POST /v1/jobs/<id>/cancel

Cancel a QUEUED or PROCESSING job. Has no effect if the job has already completed.

curl -X POST https://api.inference.club/v1/jobs/42/cancel \
  -H "Authorization: Bearer $INFERENCE_CLUB_KEY"
{ "id": "42", "status": "CANCELED", "canceled": true }

POST /v1/jobs/<id>/retry

Re-queue a FAILED or CANCELED job with the same payload. The job goes back to QUEUED and gets a fresh attempt.

curl -X POST https://api.inference.club/v1/jobs/42/retry \
  -H "Authorization: Bearer $INFERENCE_CLUB_KEY"

Returns the updated job envelope (202 Accepted) or 409 Conflict if the job is in a non-retryable state.

Idempotency

Pass an Idempotency-Key: <uuid> header when submitting a job to deduplicate retries from your client. A second submission with the same key returns the existing job instead of creating a new one.

Dashboard

Live job state is visible at Dashboard → Queue.
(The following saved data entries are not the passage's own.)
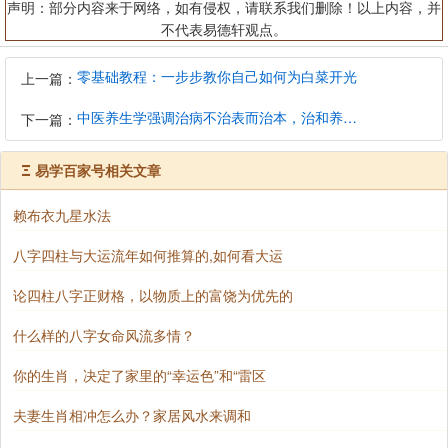
声明：部分内容来于网络，如有侵权，请联系我们删除！以上内容，并
不代表易德轩观点。
零基础教程：一步步教你自己如何为白菜开光
上一篇：
中医养生学强调治病不治表而治本，治和养兼顾是有必要的
下一篇：
Ξ
易学百家号相关文章
赖布衣九星水法
八字四柱与大运流年如何推算的,如何看大运
论四柱八字正财格，以物质上的富饶为优先的
什么样的八字女命风流多情？
你的生肖，决定了家里的“幸运色”和“雷区
夫妻生肖相冲怎么办？家居风水来调和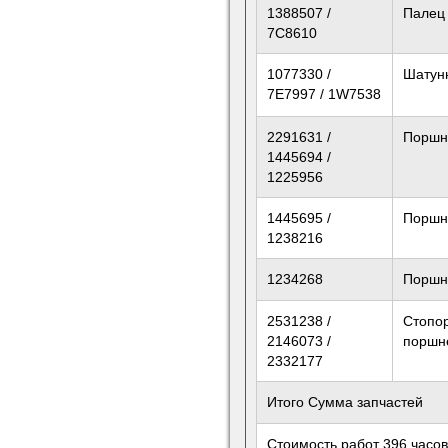
1388507 /
Палец
7C8610
1077330 /
Шатун
7E7997 / 1W7538
2291631 /
Поршн
1445694 /
1225956
1445695 /
Поршн
1238216
1234268
Поршн
2531238 /
Стопо
2146073 /
поршн
2332177
Итого Сумма запчастей
Стоимость работ 396 часов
The queue page shows a summary badge for active work and renders each workflow run as an SVG DAG.

Worker availability

If async is not enabled on the server, all async endpoints return 503 Service Unavailable with "type": "async_disabled". The queue summary endpoint (GET /api/inference/queue/summary) exposes an async_enabled flag and a worker_stalled indicator — if jobs are queued but the dispatcher hasn't ticked in the last 60 seconds, the frontend shows a warning.